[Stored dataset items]

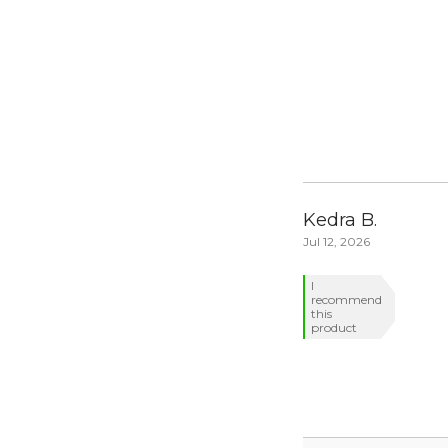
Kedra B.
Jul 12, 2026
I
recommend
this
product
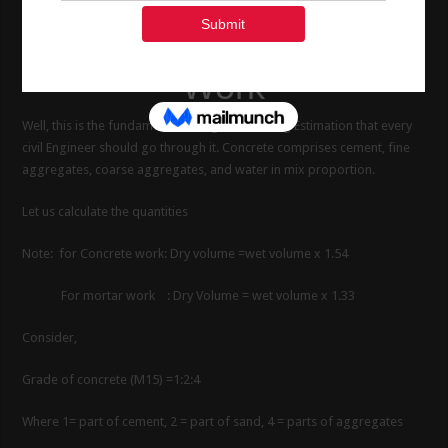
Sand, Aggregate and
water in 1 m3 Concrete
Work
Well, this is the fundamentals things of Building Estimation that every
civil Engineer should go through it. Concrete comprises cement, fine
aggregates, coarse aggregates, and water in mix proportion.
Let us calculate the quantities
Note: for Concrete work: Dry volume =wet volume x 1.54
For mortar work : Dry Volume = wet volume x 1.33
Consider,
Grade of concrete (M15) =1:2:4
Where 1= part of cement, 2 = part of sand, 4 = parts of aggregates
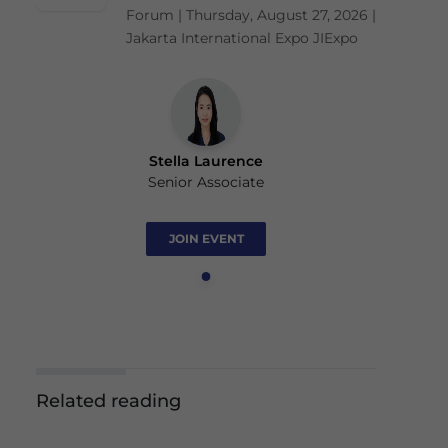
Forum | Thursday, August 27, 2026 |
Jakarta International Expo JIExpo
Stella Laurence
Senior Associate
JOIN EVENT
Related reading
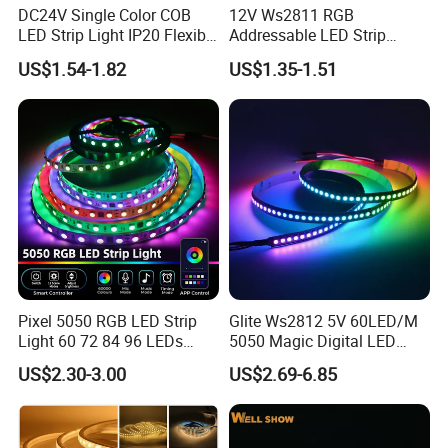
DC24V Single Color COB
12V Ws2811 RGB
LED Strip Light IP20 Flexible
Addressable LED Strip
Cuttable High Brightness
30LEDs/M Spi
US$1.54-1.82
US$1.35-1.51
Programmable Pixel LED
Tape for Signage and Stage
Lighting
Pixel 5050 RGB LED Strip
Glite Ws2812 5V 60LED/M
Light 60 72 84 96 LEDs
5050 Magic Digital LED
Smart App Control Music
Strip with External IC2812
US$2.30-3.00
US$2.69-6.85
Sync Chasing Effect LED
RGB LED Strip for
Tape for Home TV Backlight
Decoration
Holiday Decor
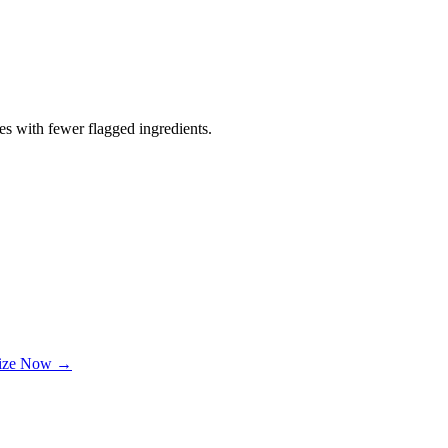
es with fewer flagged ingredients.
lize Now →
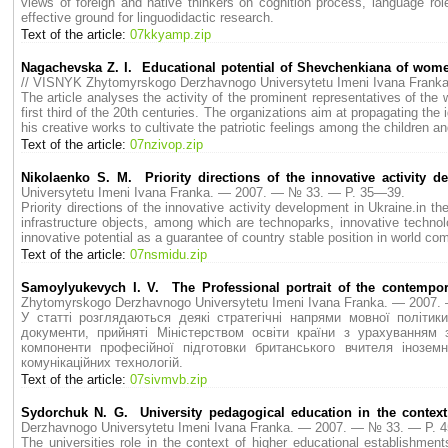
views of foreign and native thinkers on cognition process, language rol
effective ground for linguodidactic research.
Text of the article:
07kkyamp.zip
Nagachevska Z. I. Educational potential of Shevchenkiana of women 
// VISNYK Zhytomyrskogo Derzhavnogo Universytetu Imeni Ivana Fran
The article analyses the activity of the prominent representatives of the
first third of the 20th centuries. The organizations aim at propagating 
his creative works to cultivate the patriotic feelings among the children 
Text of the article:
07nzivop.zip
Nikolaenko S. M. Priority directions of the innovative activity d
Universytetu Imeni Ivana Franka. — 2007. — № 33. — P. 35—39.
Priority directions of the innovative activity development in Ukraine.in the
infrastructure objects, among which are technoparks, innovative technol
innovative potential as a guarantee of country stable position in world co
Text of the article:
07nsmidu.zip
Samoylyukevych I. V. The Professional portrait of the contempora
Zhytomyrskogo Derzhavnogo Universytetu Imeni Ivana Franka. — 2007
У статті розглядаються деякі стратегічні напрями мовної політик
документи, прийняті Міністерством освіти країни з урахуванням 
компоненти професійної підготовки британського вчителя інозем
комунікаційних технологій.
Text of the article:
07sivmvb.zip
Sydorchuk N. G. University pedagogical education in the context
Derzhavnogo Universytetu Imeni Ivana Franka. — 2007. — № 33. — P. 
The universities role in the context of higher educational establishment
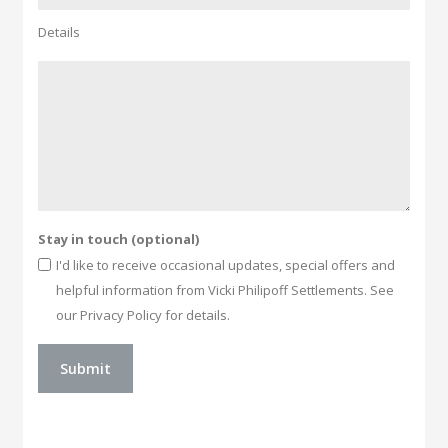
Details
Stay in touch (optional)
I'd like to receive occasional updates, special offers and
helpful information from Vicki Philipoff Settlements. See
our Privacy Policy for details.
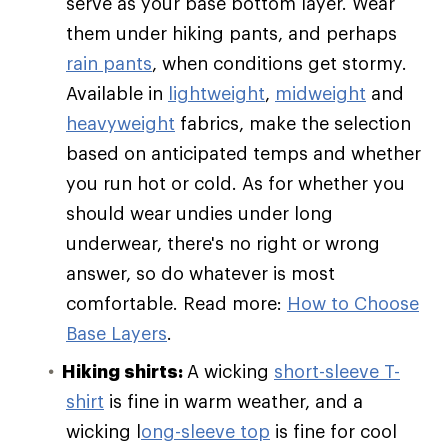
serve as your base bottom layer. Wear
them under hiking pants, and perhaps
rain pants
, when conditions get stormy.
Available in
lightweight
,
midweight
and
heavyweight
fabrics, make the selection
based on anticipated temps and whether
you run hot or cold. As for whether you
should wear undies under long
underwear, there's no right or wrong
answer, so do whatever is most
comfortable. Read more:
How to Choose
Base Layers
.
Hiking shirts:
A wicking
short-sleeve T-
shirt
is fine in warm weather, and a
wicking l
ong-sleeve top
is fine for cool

GOAL OF THE EXERCISE
Repeat only the stretch of lines that opens with the line containing "is fine in warm weather, and a" and closes with the final line of the entries, both included, exactly as written.

ANSWER TO THIS PROBLEM
is fine in warm weather, and a
wicking l
ong-sleeve top
is fine for cool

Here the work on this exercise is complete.